Ashley Madison users face extortion scam, five years on
Victims of the Ashley Madison data breach are again under attack, this time, via email.
In 2015, ‘Impact Team’ dumped 32 million Ashley Madison users’ personal information, credit card and payment details, passwords, security question answers and ‘preferences’ on the dark web, after Avid Life Media refused to take the site and ‘Established Men’ down.
Now, almost five years later, scammers are abusing that information to extort Bitcoin from those users.
Recently, targets have received “highly personalised” emails telling them to pay a ransom within six days of the email send date, or have their Ashley Madison account and other embarrassing details sent to family and friends via social media and email, Ed Hadley, Senior Director, North American Marketing at Vade Secure, the company that discovered the scam, said in a blog post.

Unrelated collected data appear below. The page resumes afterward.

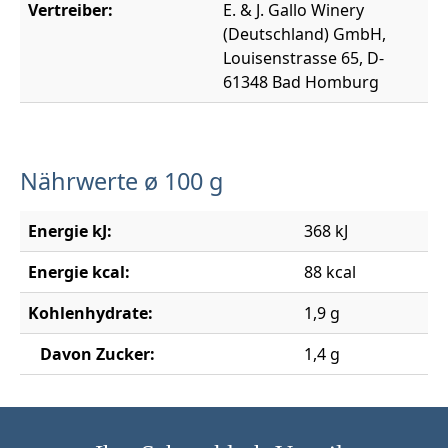
Vertreiber:
E. & J. Gallo Winery
(Deutschland) GmbH,
Louisenstrasse 65, D-
61348 Bad Homburg
Nährwerte ø 100 g
Energie kJ:
368 kJ
Energie kcal:
88 kcal
Kohlenhydrate:
1,9 g
Davon Zucker:
1,4 g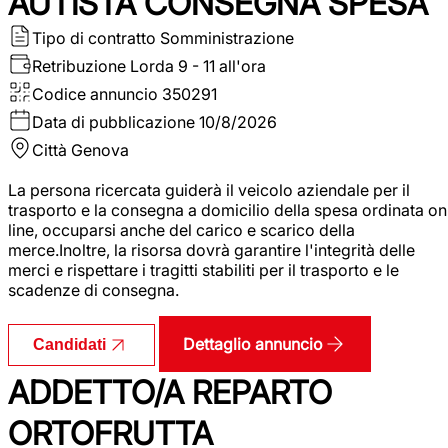
AUTISTA CONSEGNA SPESA
Tipo di contratto
Somministrazione
Retribuzione Lorda
9 - 11 all'ora
Codice annuncio
350291
Data di pubblicazione
10/8/2026
Città
Genova
La persona ricercata guiderà il veicolo aziendale per il
trasporto e la consegna a domicilio della spesa ordinata on
line, occuparsi anche del carico e scarico della
merce.Inoltre, la risorsa dovrà garantire l'integrità delle
merci e rispettare i tragitti stabiliti per il trasporto e le
scadenze di consegna.
Dettaglio annuncio
Candidati
ADDETTO/A REPARTO
ORTOFRUTTA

Notably, the ransom demands are written in a password-protected PDF document, rather than the email body, to prevent detection from email filters, Hadley said.

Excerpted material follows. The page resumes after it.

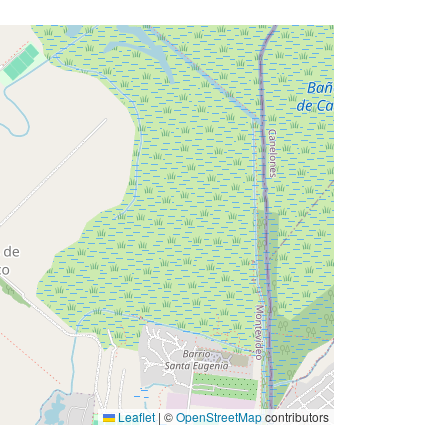
Leaflet
|
©
OpenStreetMap
contributors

These PDFs also include QR codes which can evade detection by URL scanners and sandboxing technologies, the email security firm added.
The scam mirrors ‘sextortion scams’ which have been ongoing since July 2018, the blog post read.

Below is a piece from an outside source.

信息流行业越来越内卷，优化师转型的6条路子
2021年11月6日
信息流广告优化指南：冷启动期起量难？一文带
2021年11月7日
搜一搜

“Like this attack, sextortion uses breached data (typically an old password) to personalize the messages and convince targets of the legitimacy of the threat. Moreover, while they initially included Bitcoin URLs, sextortion has evolved to include QR codes and even a single image (a screenshot of the plain text email itself) to avoid detection by email filters.”
Already, the company has “detected several hundred examples of this extortion scam, primarily targeting users in the United States, Australia, and India”, with “many more” expected in coming weeks. It also believes the threat will “evolve in response to tweaks by email security vendors”.
With over 5183 data breaches reported in the first nine months of last year exposing 7.9 billion records, Vade Secure expects to see “a lot more” personalised email scams in 2020.
End users should be educated about “the need for strong passwords, good digital hygiene, and ongoing security awareness training”, Hadley warned.